Fulton County is among those in Georgia experiencing a high volume of voter registration applications this year, largely due to efforts of the New Georgia Project. “Our August numbers were higher than 2012,” said Fulton elections director Richard Barron, noting that year included a presidential election:

Aug. 2014 — 15,177 applications processed

Aug. 2012 — 15,138 applications processed

Aug. 2010 — 10,067 applications processed

Election officials in Fulton and Muscogee counties — the two Georgia counties with the biggest number of pending voter applications — said Thursday they are working to clear thousands of registration forms turned in by the New Georgia Project ahead of the state’s Oct. 6 deadline.

The Georgia Secretary of State’s Office, meanwhile, has begun to spot-check more than 51,000 applications the Democratic-backed group claims have languished in the system. It says dozens of those forms have been properly recorded and added to voter rolls.

Others, however, appear to be caught up in the state’s verification process — which in Georgia is handled by local elections officials in each county. Some of those officials said they are working hard to catch up with a “significant” increase in new voter applications before this year’s midterm elections.

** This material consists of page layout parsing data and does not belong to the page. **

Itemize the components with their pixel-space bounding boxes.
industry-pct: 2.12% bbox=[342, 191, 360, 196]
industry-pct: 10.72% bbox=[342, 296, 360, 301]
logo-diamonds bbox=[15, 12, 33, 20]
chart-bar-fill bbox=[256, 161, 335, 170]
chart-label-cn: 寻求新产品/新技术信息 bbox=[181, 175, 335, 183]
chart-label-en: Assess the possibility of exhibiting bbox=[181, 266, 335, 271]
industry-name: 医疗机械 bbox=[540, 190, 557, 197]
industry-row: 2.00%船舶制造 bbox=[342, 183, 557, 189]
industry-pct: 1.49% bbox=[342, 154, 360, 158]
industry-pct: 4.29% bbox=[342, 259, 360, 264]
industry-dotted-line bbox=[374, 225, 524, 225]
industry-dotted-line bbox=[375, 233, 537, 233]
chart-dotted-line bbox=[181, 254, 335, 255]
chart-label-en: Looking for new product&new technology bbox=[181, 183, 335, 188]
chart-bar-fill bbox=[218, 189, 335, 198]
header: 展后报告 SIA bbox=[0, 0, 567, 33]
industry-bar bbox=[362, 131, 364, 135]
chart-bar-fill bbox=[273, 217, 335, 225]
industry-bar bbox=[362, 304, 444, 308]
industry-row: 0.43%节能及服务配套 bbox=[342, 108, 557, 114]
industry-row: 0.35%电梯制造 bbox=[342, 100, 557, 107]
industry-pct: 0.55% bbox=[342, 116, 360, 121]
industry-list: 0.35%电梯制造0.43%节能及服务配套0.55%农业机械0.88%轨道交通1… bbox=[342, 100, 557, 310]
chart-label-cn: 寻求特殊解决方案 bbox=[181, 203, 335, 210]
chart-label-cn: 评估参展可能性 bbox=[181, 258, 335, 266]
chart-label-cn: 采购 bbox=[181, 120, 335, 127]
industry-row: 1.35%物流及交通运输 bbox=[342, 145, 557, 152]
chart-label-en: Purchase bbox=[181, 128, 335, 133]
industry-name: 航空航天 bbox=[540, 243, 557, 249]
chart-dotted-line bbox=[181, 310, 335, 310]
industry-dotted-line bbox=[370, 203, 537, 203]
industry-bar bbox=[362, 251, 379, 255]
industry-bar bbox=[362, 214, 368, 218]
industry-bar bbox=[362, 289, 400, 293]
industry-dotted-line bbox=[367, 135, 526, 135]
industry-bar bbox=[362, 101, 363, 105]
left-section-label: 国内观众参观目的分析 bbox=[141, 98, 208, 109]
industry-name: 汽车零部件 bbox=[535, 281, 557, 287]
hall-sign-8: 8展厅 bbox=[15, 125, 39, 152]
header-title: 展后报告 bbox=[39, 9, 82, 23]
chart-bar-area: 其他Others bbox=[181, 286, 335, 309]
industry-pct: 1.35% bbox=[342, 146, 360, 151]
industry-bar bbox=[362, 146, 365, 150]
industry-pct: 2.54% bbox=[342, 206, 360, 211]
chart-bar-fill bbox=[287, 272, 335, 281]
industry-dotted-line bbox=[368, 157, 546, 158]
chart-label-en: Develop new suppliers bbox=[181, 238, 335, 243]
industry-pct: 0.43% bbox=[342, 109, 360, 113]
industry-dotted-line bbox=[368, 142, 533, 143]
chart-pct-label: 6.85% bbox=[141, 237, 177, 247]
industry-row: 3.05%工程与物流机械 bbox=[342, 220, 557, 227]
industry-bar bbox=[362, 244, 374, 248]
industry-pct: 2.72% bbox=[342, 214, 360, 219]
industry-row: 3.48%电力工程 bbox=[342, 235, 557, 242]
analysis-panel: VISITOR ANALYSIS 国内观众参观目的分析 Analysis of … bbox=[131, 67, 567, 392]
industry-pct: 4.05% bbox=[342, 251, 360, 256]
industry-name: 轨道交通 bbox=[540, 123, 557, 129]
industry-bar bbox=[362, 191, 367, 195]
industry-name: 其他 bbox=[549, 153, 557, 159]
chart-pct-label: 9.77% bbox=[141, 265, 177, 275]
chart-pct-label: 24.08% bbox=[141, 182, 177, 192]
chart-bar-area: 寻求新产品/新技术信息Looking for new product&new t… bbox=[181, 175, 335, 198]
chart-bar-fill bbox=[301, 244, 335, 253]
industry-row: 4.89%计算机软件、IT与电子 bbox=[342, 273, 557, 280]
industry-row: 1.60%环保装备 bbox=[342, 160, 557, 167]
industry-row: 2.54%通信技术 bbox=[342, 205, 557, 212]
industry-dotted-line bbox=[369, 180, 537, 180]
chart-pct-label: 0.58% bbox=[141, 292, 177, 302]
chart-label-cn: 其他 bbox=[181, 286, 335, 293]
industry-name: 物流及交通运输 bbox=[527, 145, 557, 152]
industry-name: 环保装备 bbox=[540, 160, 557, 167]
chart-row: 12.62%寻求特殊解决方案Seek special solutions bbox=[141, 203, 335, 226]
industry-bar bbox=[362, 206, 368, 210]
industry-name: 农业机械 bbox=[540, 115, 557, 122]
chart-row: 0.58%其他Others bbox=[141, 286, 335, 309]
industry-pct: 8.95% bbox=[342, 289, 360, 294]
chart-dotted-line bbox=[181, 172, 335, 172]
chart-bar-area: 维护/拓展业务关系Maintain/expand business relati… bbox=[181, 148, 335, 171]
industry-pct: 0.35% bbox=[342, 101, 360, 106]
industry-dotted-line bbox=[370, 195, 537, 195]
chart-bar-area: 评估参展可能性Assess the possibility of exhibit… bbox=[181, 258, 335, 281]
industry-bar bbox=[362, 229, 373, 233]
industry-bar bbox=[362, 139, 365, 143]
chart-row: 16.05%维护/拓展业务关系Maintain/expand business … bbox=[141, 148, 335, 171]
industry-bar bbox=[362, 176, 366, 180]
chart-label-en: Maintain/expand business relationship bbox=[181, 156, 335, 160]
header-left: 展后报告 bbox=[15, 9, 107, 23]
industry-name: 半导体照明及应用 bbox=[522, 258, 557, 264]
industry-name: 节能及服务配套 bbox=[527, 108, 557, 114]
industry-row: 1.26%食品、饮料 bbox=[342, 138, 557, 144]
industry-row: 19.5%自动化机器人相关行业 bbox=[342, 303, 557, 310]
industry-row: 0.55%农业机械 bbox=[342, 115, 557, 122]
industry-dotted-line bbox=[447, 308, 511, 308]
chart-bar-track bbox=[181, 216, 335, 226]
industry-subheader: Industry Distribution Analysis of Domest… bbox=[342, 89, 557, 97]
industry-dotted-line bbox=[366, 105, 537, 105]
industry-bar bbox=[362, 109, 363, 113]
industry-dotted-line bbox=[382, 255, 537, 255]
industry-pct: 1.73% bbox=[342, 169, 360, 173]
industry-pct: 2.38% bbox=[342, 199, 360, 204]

That work will be front and-center in the remaining three weeks Georgians have to register, as a rare investigation launched last week by Secretary of State Brian Kemp continues.

State investigators said Wednesday they have confirmed 25 of those forms as forgeries. They labeled another 26 forms as “suspicious.” Their inquiry, which involves complaints from 13 counties, could take months to complete.

The investigation has been been derided by civil rights and religious leaders as a partisan attempt at voter intimidation. National experts say it is not unusual to have some problematic forms and that fraud most often is the work of individuals.

Kemp, a Republican, said Thursday that he is obligated to investigate any case of possible voter registration fraud. He pushed back against the accusation that he targeted the group, saying his office merely investigated complaints raised by county registrars. “These complaints were investigated in the same manner that any and all complaints received by this Office have been handled in the past,” he said in a statement.

He said the investigation is not over and vowed he would “never retreat from that constitutional duty and obligation (to) ensure secure, accessible and fair elections.”

State House Minority Leader Stacey Abrams, D-Atlanta, who founded the New Georgia Project last year, also pledged to "keep asking" questions "until these voters are on the rolls."

It will take time to get answers.

About 6,000 applications in Fulton alone still need verification before they can be cleared, although county Registration Chief Shauna Dozier said that number may include forms not submitted by the group. The county has hired 25 temporary workers to help process the applications, with plans to hire another 3 people in coming days.

Additionally, some 7,000 of the more than 34,000 voter applications submitted by the New Georgia Project to Fulton County were turned in to the wrong county. Fulton officials have spent the last several weeks trying to determine which county each of those applications should go to.

In Muscogee County, elections director Nancy Boren said the county has reviewed 11,000 applications and has another 2,000 to review and process. That volume, Boren said, was “higher than normal for a midterm election, and I’ve been here 19 years.”

County officials said the review process can be stymied by incomplete or illegible forms. With those forms, the county will send a letter seeking more information and must, by law allow 40 days for an applicant to respond.

Muscogee's Boren said counties will keep processing applications after Oct. 6 as long as the initial form was received by the deadline. Georgia voters can also register online via the secretary of state's website (sos.ga.gov) or using free "GA Votes" mobile apps for both Apple and Android operating systems.